Your assignment:
Within the data that follows, how many lines carry the string "Prof"? Give the number alone.

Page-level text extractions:
Segment Open

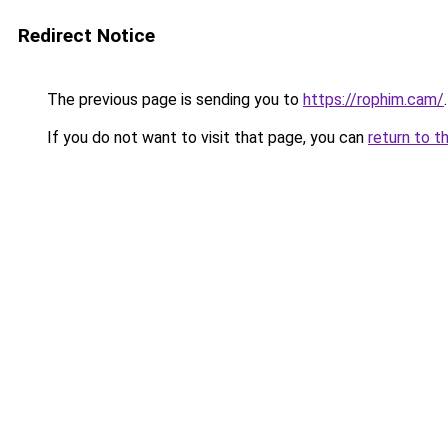
Redirect Notice
The previous page is sending you to
https://rophim.cam/
.
If you do not want to visit that page, you can
return to t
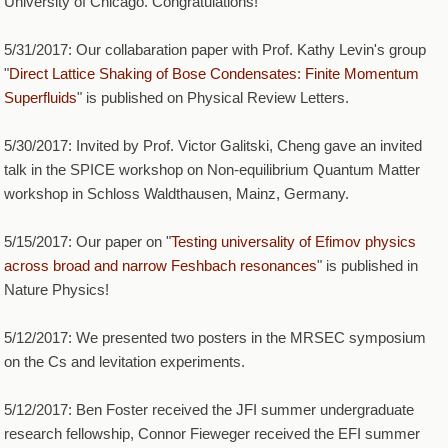
University of Chicago. Congratulations!
5/31/2017: Our collabaration paper with Prof. Kathy Levin's group
"
Direct Lattice Shaking of Bose Condensates: Finite Momentum
Superfluids
" is published on Physical Review Letters.
5/30/2017: Invited by Prof. Victor Galitski, Cheng gave an invited
talk in the SPICE workshop on Non-equilibrium Quantum Matter
workshop in Schloss Waldthausen, Mainz, Germany.
5/15/2017: Our paper on "
Testing universality of Efimov physics
across broad and narrow Feshbach resonances
" is published in
Nature Physics!
5/12/2017: We presented two posters in the MRSEC symposium
on the Cs and levitation experiments.
5/12/2017: Ben Foster received the JFI summer undergraduate
research fellowship, Connor Fieweger received the EFI summer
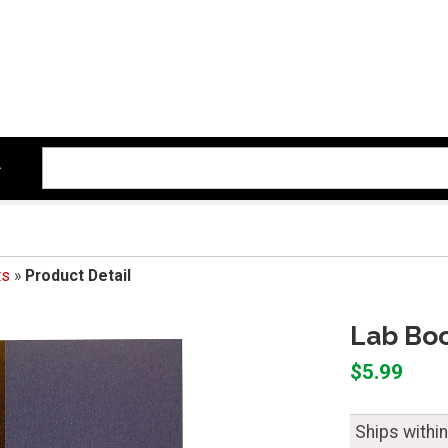
ts
»
Product Detail
Lab Boo
$5.99
Ships withi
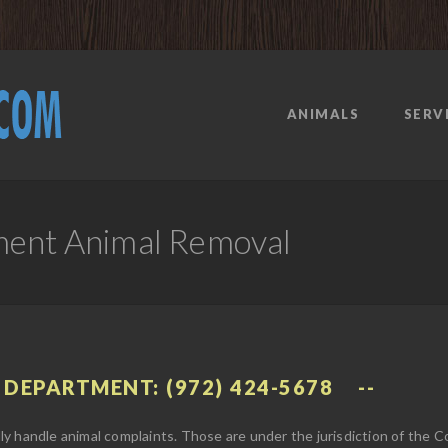
ANIMALS
SERV
ment Animal Removal
 DEPARTMENT: (972) 424-5678
y handle animal complaints. Those are under the jurisdiction of the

Segment Closed

Exercise response:
2